Geology. The Valhall Field is located within the North Sea Central Graben consisting of late Cretaceous age rock. The field structure is an asymmetrical dome with a relatively steep western flank resulting from basin inversion along a large regional fault system, known as the Lindesnes Fault. Figure 2 shows the top of the reservoir at 2400 meters SS depth with a free water level at 2630 meters SS. Although not shown here a structural closing contour of 2900 meters SS has been identified.
The reservoir consists of high porosity chalks in the Tor formation and chalk of lower porosity in the Hod formation. The chalks exhibit large variations in both porosity and permeability. This is partly the result of changing depositional environments, but may also be influenced by diagenetic processes in the form of early cementation and later fluid pressure effects.

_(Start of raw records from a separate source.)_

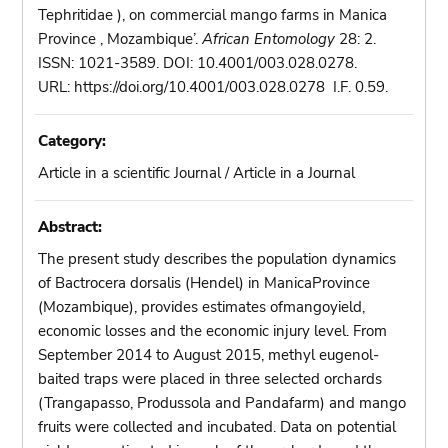
Tephritidae ), on commercial mango farms in Manica
Province , Mozambique’.
African Entomology
28: 2.
ISSN: 1021-3589. DOI: 10.4001/003.028.0278.
URL: https://doi.org/10.4001/003.028.0278 I.F. 0.59.
Category:
Article in a scientific Journal / Article in a Journal
Abstract:
The present study describes the population dynamics
of Bactrocera dorsalis (Hendel) in ManicaProvince
(Mozambique), provides estimates ofmangoyield,
economic losses and the economic injury level. From
September 2014 to August 2015, methyl eugenol-
baited traps were placed in three selected orchards
(Trangapasso, Produssola and Pandafarm) and mango
fruits were collected and incubated. Data on potential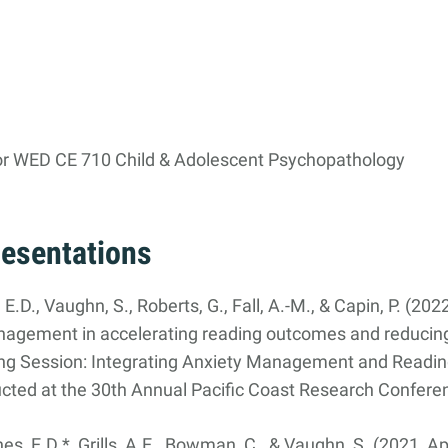
or WED CE 710 Child & Adolescent Psychopathology
resentations
, E.D., Vaughn, S., Roberts, G., Fall, A.-M., & Capin, P. (20
anagement in accelerating reading outcomes and reducin
ing Session: Integrating Anxiety Management and Reading
ed at the 30th Annual Pacific Coast Research Confere
, E.D.*, Grills, A.E., Bowman, C., & Vaughn, S. (2021, Apr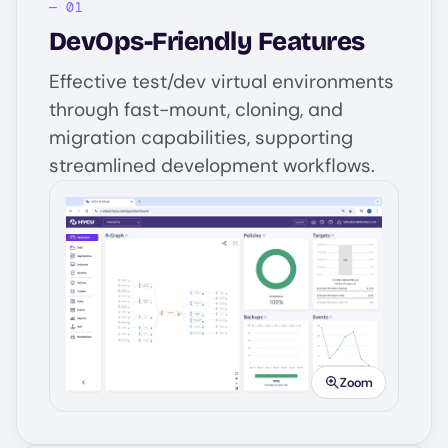
DevOps-Friendly Features
Effective test/dev virtual environments
through fast-mount, cloning, and
migration capabilities, supporting
streamlined development workflows.
Image
Zoom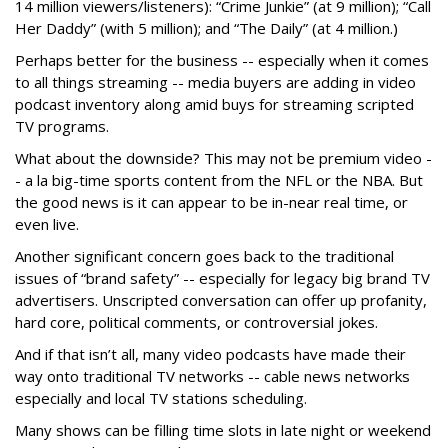
14 million viewers/listeners): “Crime Junkie” (at 9 million); “Call
Her Daddy” (with 5 million); and “The Daily” (at 4 million.)
Perhaps better for the business -- especially when it comes
to all things streaming -- media buyers are adding in video
podcast inventory along amid buys for streaming scripted
TV programs.
What about the downside? This may not be premium video -
- a la big-time sports content from the NFL or the NBA. But
the good news is it can appear to be in-near real time, or
even live.
Another significant concern goes back to the traditional
issues of “brand safety” -- especially for legacy big brand TV
advertisers. Unscripted conversation can offer up profanity,
hard core, political comments, or controversial jokes.
And if that isn’t all, many video podcasts have made their
way onto traditional TV networks -- cable news networks
especially and local TV stations scheduling.
Many shows can be filling time slots in late night or weekend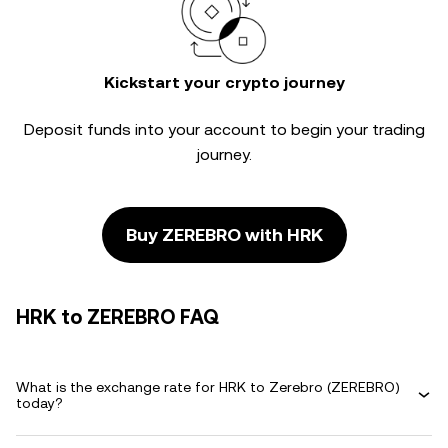
Kickstart your crypto journey
Deposit funds into your account to begin your trading
journey.
Buy ZEREBRO with HRK
HRK to ZEREBRO FAQ
What is the exchange rate for HRK to Zerebro (ZEREBRO)
today?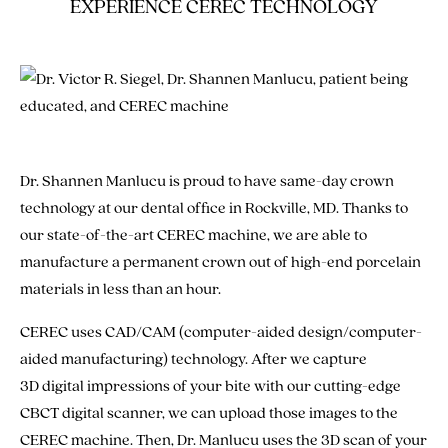
EXPERIENCE CEREC TECHNOLOGY
Dr. Shannen Manlucu is proud to have same-day crown
technology at our dental office in Rockville, MD. Thanks to
our state-of-the-art CEREC machine, we are able to
manufacture a permanent crown out of high-end porcelain
materials in less than an hour.
CEREC uses CAD/CAM (computer-aided design/computer-
aided manufacturing) technology. After we capture
3D digital impressions of your bite with our cutting-edge
CBCT digital scanner, we can upload those images to the
CEREC machine. Then, Dr. Manlucu uses the 3D scan of your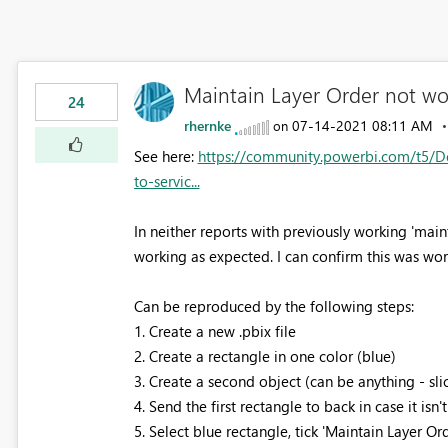
Maintain Layer Order not wo
24
rhernke
‎07-14-2021
08:11 AM
on
See here:
https://community.powerbi.com/t5/D
to-servic...
In neither reports with previously working 'main
working as expected. I can confirm this was wo
Can be reproduced by the following steps:
1. Create a new .pbix file
2. Create a rectangle in one color (blue)
3. Create a second object (can be anything - slice
4. Send the first rectangle to back in case it isn
5. Select blue rectangle, tick 'Maintain Layer Ord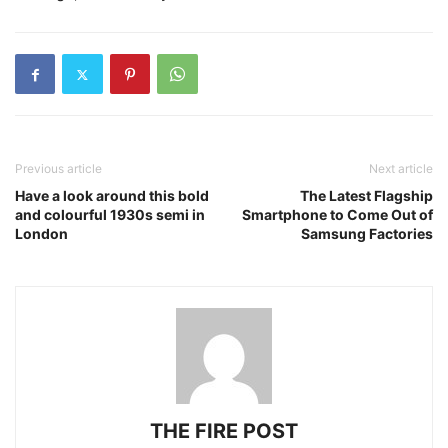
Previous article
Next article
Have a look around this bold
The Latest Flagship
and colourful 1930s semi in
Smartphone to Come Out of
London
Samsung Factories
THE FIRE POST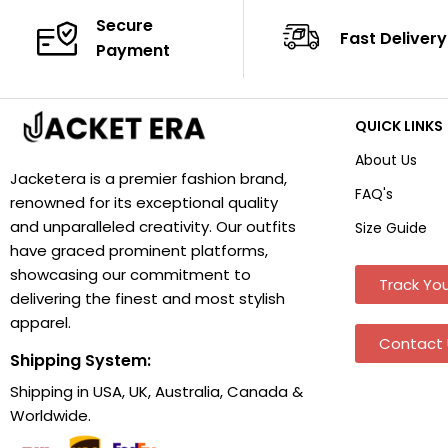
Secure
Fast Delivery
Payment
QUICK LINKS
About Us
Jacketera is a premier fashion brand,
FAQ's
renowned for its exceptional quality
and unparalleled creativity. Our outfits
Size Guide
have graced prominent platforms,
showcasing our commitment to
Track You
delivering the finest and most stylish
apparel.
Contact 
Shipping System:
Shipping in USA, UK, Australia, Canada &
Worldwide.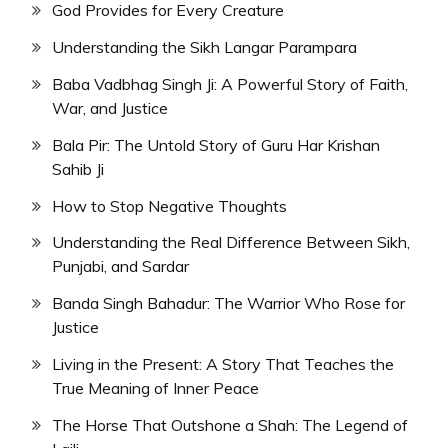
God Provides for Every Creature
Understanding the Sikh Langar Parampara
Baba Vadbhag Singh Ji: A Powerful Story of Faith,
War, and Justice
Bala Pir: The Untold Story of Guru Har Krishan
Sahib Ji
How to Stop Negative Thoughts
Understanding the Real Difference Between Sikh,
Punjabi, and Sardar
Banda Singh Bahadur: The Warrior Who Rose for
Justice
Living in the Present: A Story That Teaches the
True Meaning of Inner Peace
The Horse That Outshone a Shah: The Legend of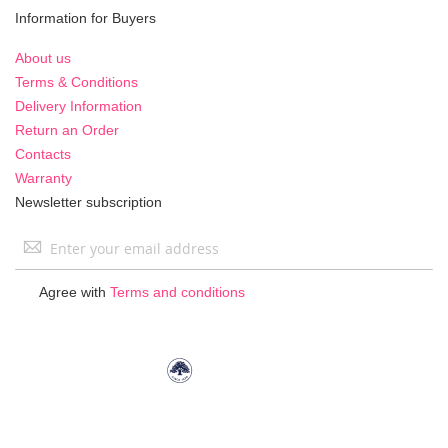
Information for Buyers
About us
Terms & Conditions
Delivery Information
Return an Order
Contacts
Warranty
Newsletter subscription
Sign
Up
for
Agree with
Terms and conditions
Our
Newsletter: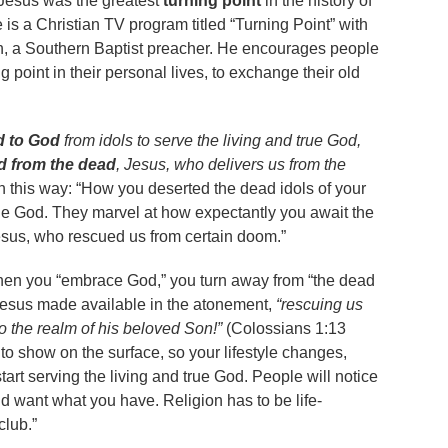
 Jesus was the greatest
turning point
in the history of
is a Christian TV program titled “Turning Point” with
, a Southern Baptist preacher. He encourages people
g point in their personal lives, to exchange their old
d to God
from idols to serve the living and true God,
d from the dead
, Jesus, who delivers us from the
 this way: “How you deserted the dead idols of your
rue God. They marvel at how expectantly you await the
esus, who rescued us from certain doom.”
hen you “embrace God,” you turn away from “the dead
t Jesus made available in the atonement,
“rescuing us
o the realm of his beloved Son!”
(Colossians 1:13
 to show on the surface, so your lifestyle changes,
rt serving the living and true God. People will notice
d want what you have. Religion has to be life-
club.”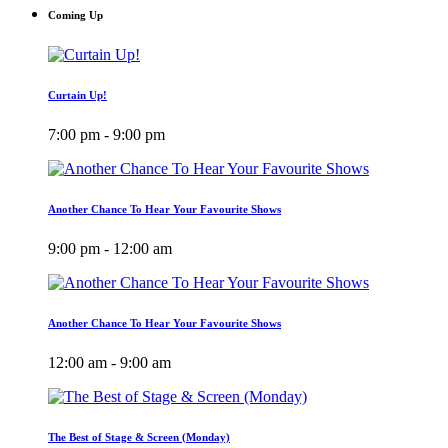
Coming Up
Curtain Up!
7:00 pm - 9:00 pm
Another Chance To Hear Your Favourite Shows
9:00 pm - 12:00 am
Another Chance To Hear Your Favourite Shows
12:00 am - 9:00 am
The Best of Stage & Screen (Monday)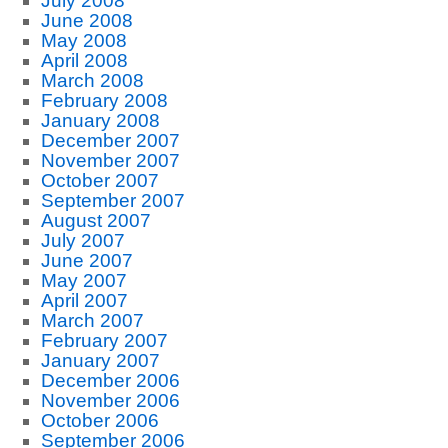
July 2008
June 2008
May 2008
April 2008
March 2008
February 2008
January 2008
December 2007
November 2007
October 2007
September 2007
August 2007
July 2007
June 2007
May 2007
April 2007
March 2007
February 2007
January 2007
December 2006
November 2006
October 2006
September 2006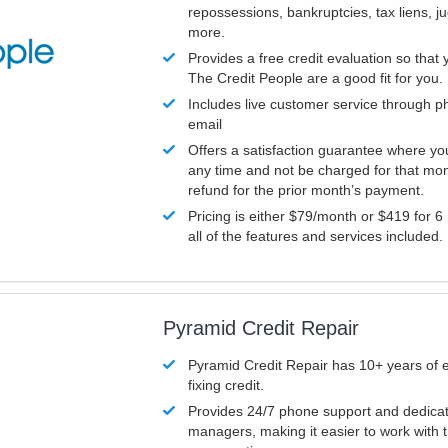
repossessions, bankruptcies, tax liens, 
more.
Provides a free credit evaluation so that 
The Credit People are a good fit for you.
Includes live customer service through p
email
Offers a satisfaction guarantee where yo
any time and not be charged for that mon
refund for the prior month’s payment.
Pricing is either $79/month or $419 for 6
all of the features and services included.
Pyramid Credit Repair
Pyramid Credit Repair has 10+ years of 
fixing credit.
Provides 24/7 phone support and dedica
managers, making it easier to work with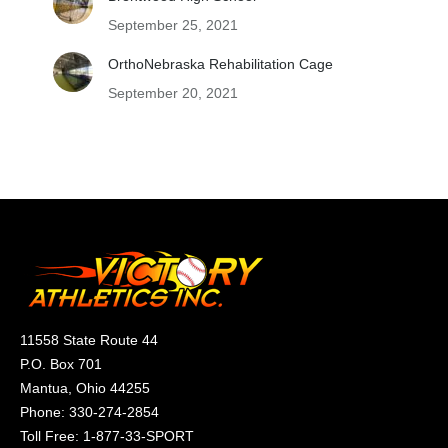
September 25, 2021
OrthoNebraska Rehabilitation Cage
September 20, 2021
11558 State Route 44
P.O. Box 701
Mantua, Ohio 44255
Phone:
330-274-2854
Toll Free:
1-877-33-SPORT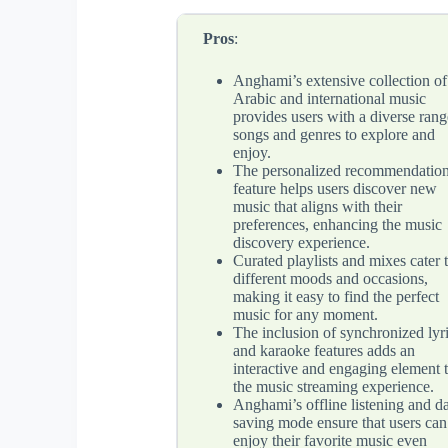
Pros
:
Anghami’s extensive collection of
Arabic and international music
provides users with a diverse rang
songs and genres to explore and
enjoy.
The personalized recommendatio
feature helps users discover new
music that aligns with their
preferences, enhancing the music
discovery experience.
Curated playlists and mixes cater 
different moods and occasions,
making it easy to find the perfect
music for any moment.
The inclusion of synchronized lyr
and karaoke features adds an
interactive and engaging element 
the music streaming experience.
Anghami’s offline listening and da
saving mode ensure that users can
enjoy their favorite music even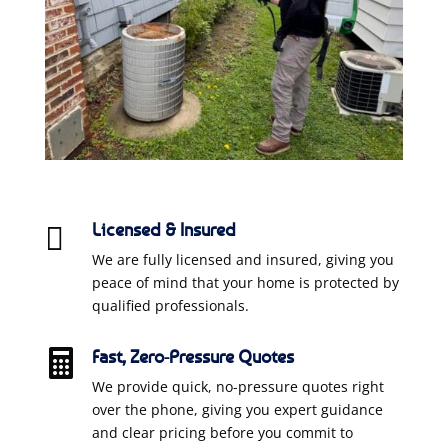
Licensed & Insured

We are fully licensed and insured, giving you
peace of mind that your home is protected by
qualified professionals.
Fast, Zero-Pressure Quotes

We provide quick, no-pressure quotes right
over the phone, giving you expert guidance
and clear pricing before you commit to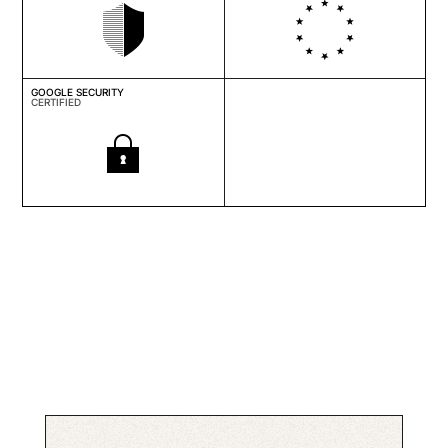
GOOGLE SECURITY
CERTIFIED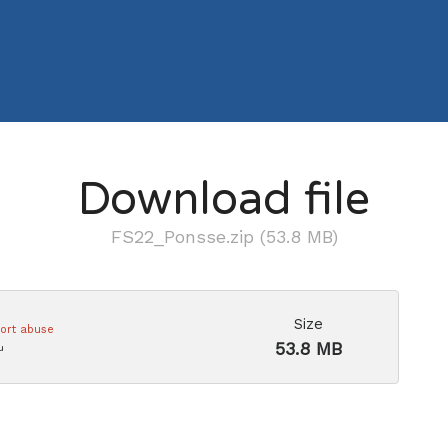
Download file
FS22_Ponsse.zip (53.8 MB)
Size
ort abuse
53.8 MB
u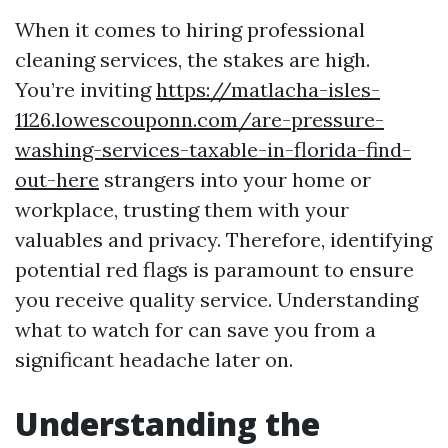
When it comes to hiring professional
cleaning services, the stakes are high.
You’re inviting
https://matlacha-isles-
1126.lowescouponn.com/are-pressure-
washing-services-taxable-in-florida-find-
out-here
strangers into your home or
workplace, trusting them with your
valuables and privacy. Therefore, identifying
potential red flags is paramount to ensure
you receive quality service. Understanding
what to watch for can save you from a
significant headache later on.
Understanding the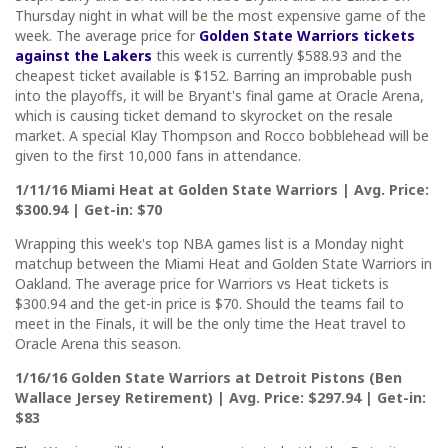
Thursday night in what will be the most expensive game of the
week. The average price for
Golden State Warriors tickets
against the Lakers
this week is currently $588.93 and the
cheapest ticket available is $152. Barring an improbable push
into the playoffs, it will be Bryant's final game at Oracle Arena,
which is causing ticket demand to skyrocket on the resale
market. A special Klay Thompson and Rocco bobblehead will be
given to the first 10,000 fans in attendance.
1/11/16 Miami Heat at Golden State Warriors | Avg. Price:
$300.94 | Get-in: $70
Wrapping this week's top NBA games list is a Monday night
matchup between the Miami Heat and Golden State Warriors in
Oakland. The average price for Warriors vs Heat tickets is
$300.94 and the get-in price is $70. Should the teams fail to
meet in the Finals, it will be the only time the Heat travel to
Oracle Arena this season.
1/16/16 Golden State Warriors at Detroit Pistons (Ben
Wallace Jersey Retirement) | Avg. Price: $297.94 | Get-in:
$83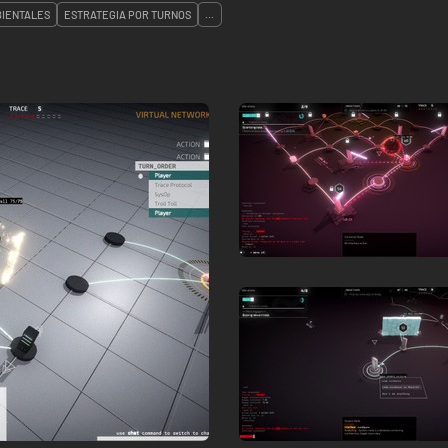
IENTALES
ESTRATEGIA POR TURNOS
...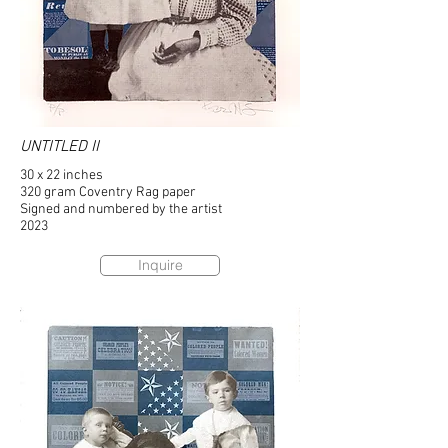
UNTITLED II
30 x 22 inches
320 gram Coventry Rag paper
Signed and numbered by the artist
2023
Inquire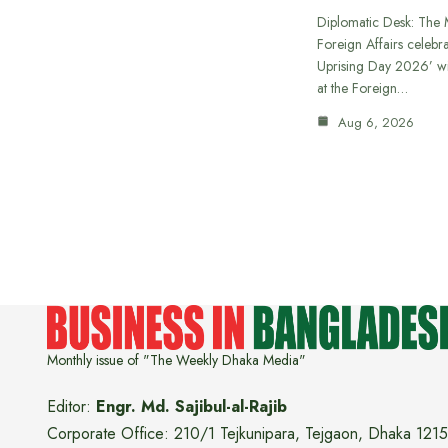
Diplomatic Desk: The M
Foreign Affairs celebra
Uprising Day 2026’ wi
at the Foreign…
Aug 6, 2026
Monthly issue of "The Weekly Dhaka Media"
Editor:
Engr. Md. Sajibul-al-Rajib
Corporate Office: 210/1 Tejkunipara, Tejgaon, Dhaka 1215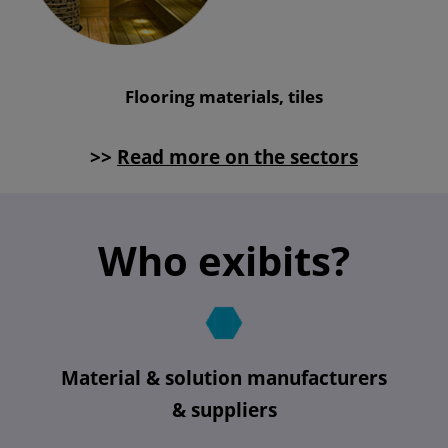
Flooring materials, tiles
>>
Read more on the sectors
Who exibits?
Material & solution manufacturers
& suppliers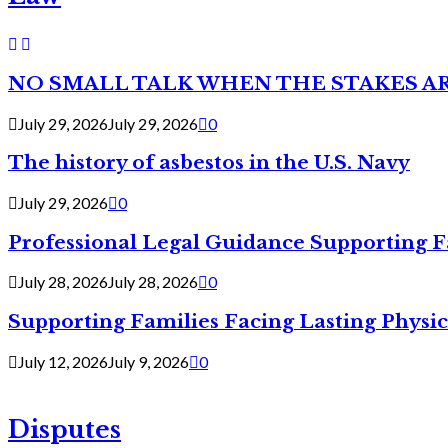
NO SMALL TALK WHEN THE STAKES A
July 29, 2026
July 29, 2026
0
The history of asbestos in the U.S. Navy
July 29, 2026
0
Professional Legal Guidance Supporting F
July 28, 2026
July 28, 2026
0
Supporting Families Facing Lasting Physi
July 12, 2026
July 9, 2026
0
Disputes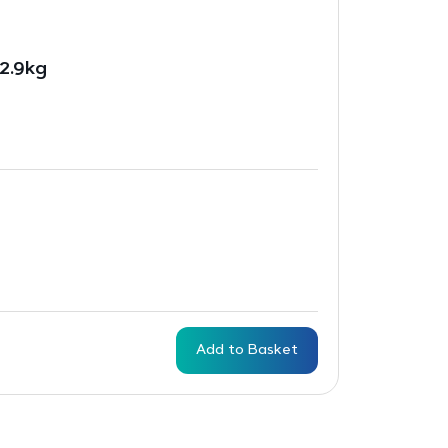
2.9kg
Add to Basket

In common with a number of North Sea reservoirs, the source rock for the oil is the late Jurassic Kimmeridge Clay. The reservoir cap rock is of Tertiary age, consisting of a series of shale / claystone sequences and these have been termed Lista formation. Although the cap rock provides excellent hydrocarbon liquids containment, there is evidence of gas leakage into the upper layers which complicates 3D seismic data interpretation.
Reservoir zones appear to result from both lithofacies control and diagenesis. Figure 3 illustrates a typical processed well log including reservoir zonation.